● **PROBLEM TO WORK ON**
Go to the line in the entries below that holds "problemas es cuando" and repeat exactly from there through the line that holds "navegador alternativo", inclusive.

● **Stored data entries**
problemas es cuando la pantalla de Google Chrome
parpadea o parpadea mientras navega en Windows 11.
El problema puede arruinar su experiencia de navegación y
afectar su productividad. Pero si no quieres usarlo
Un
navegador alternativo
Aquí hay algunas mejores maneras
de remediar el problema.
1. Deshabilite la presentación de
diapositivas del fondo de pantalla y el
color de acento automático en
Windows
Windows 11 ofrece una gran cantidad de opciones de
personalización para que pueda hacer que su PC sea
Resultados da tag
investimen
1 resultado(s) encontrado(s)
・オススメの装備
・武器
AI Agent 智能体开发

---

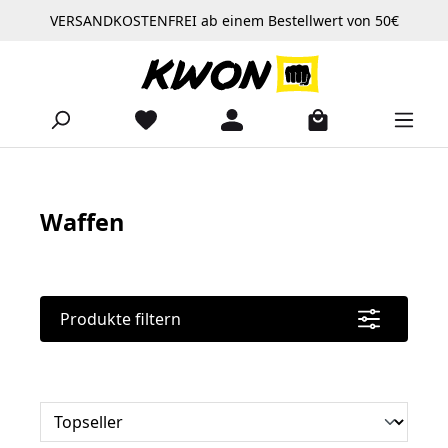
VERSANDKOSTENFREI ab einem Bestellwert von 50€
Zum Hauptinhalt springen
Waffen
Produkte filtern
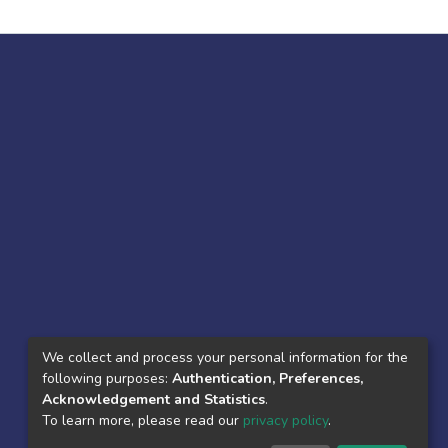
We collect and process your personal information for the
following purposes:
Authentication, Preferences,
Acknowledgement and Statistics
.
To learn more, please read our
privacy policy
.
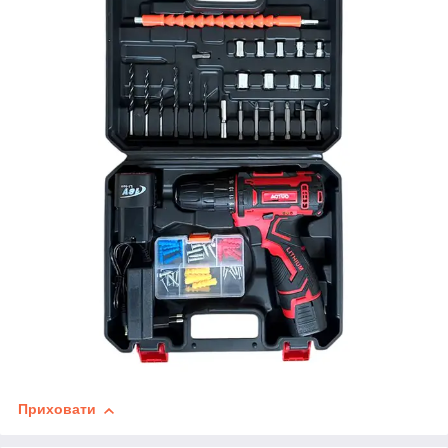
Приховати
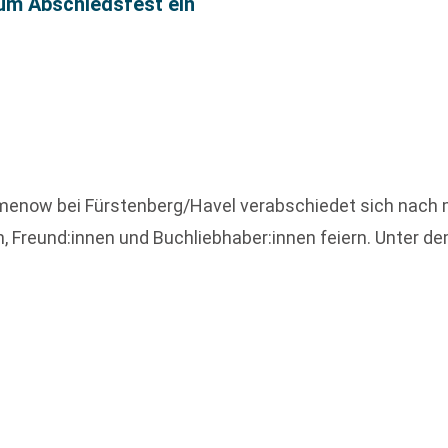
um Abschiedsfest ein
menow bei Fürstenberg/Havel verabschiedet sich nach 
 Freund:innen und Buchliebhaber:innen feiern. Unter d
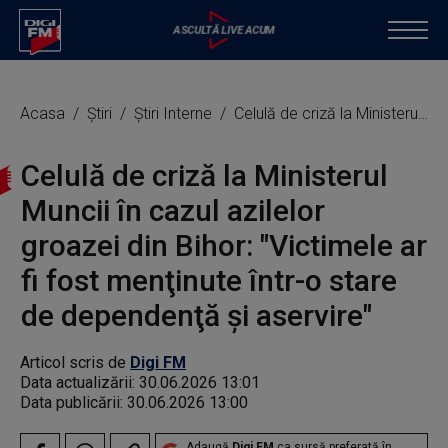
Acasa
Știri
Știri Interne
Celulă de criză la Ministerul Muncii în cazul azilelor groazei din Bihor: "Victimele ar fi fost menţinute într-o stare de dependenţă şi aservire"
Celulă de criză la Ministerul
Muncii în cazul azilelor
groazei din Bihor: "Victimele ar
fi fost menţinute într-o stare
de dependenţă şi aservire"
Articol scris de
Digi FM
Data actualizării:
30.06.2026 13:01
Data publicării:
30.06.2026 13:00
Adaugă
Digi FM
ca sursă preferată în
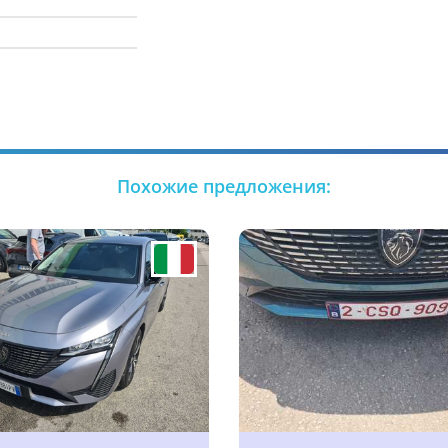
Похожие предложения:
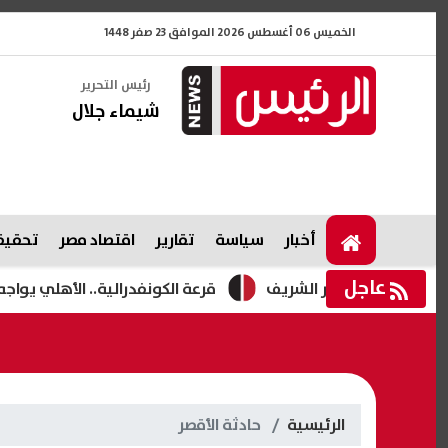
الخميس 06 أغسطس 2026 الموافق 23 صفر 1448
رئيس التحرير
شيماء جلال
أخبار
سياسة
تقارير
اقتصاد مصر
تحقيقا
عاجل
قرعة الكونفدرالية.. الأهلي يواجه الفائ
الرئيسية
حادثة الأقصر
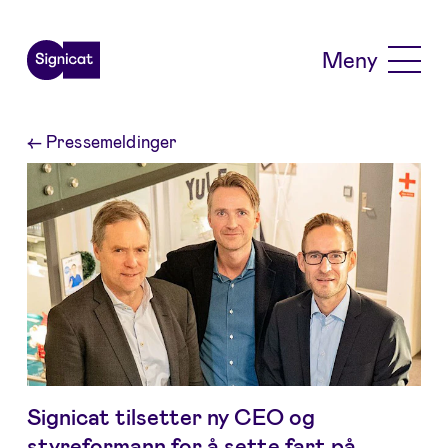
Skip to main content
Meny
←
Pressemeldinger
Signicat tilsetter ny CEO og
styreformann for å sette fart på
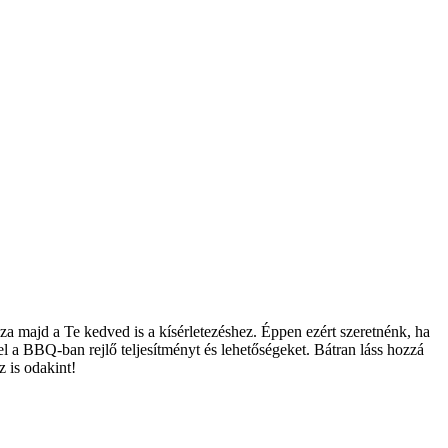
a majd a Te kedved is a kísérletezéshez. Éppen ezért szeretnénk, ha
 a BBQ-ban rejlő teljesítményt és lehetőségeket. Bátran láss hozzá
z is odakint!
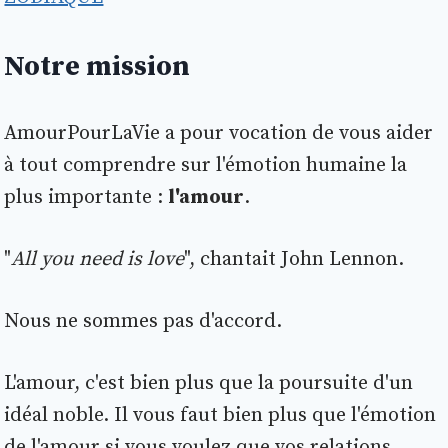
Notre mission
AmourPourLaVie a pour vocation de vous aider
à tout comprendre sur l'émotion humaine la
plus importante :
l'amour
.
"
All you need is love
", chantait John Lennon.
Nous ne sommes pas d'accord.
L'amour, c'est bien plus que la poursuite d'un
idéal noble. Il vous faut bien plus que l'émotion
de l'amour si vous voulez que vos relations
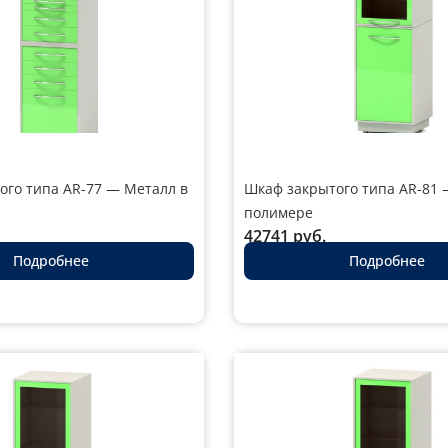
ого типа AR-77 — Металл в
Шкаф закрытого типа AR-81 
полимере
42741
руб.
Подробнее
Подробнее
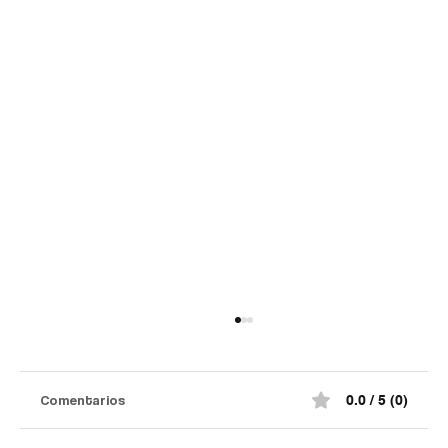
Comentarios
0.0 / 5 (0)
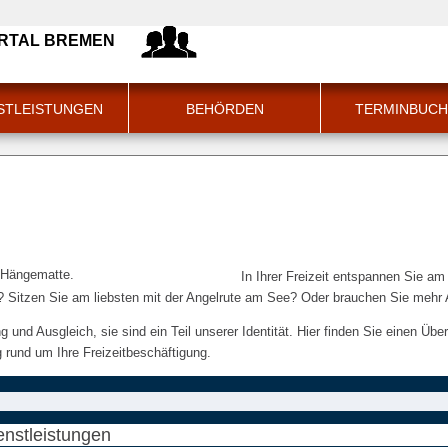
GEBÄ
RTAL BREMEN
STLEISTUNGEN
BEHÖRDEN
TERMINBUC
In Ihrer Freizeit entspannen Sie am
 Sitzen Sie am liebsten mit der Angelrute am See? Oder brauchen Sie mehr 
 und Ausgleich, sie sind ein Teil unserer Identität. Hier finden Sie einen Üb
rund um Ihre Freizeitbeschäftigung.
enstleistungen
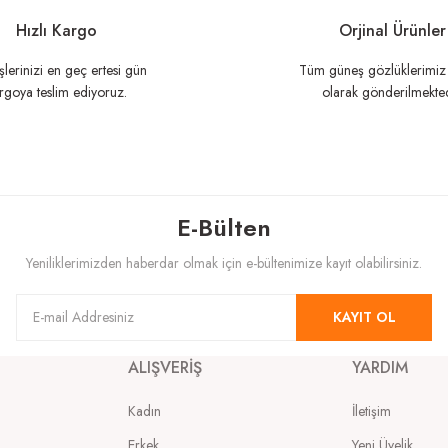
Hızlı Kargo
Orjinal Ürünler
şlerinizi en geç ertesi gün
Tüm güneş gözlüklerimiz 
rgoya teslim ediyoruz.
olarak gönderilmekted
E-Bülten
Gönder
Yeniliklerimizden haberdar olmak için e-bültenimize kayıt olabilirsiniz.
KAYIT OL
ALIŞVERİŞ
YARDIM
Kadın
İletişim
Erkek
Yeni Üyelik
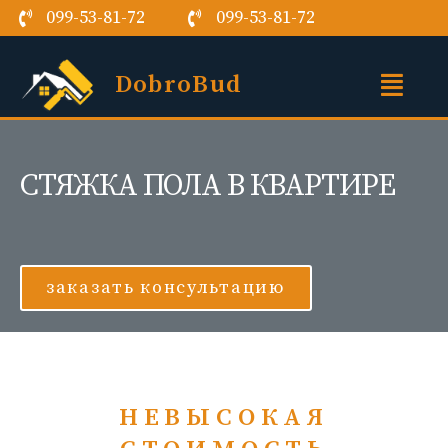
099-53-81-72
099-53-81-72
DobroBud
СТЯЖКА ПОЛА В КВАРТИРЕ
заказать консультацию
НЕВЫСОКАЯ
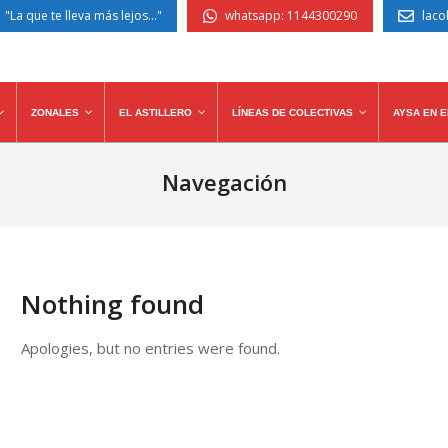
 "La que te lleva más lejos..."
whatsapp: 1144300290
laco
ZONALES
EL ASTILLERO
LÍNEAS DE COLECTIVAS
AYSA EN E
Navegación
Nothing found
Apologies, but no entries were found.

● **SOLUTION BELOW**
problemas es cuando la pantalla de Google Chrome
parpadea o parpadea mientras navega en Windows 11.
El problema puede arruinar su experiencia de navegación y
afectar su productividad. Pero si no quieres usarlo
Un
navegador alternativo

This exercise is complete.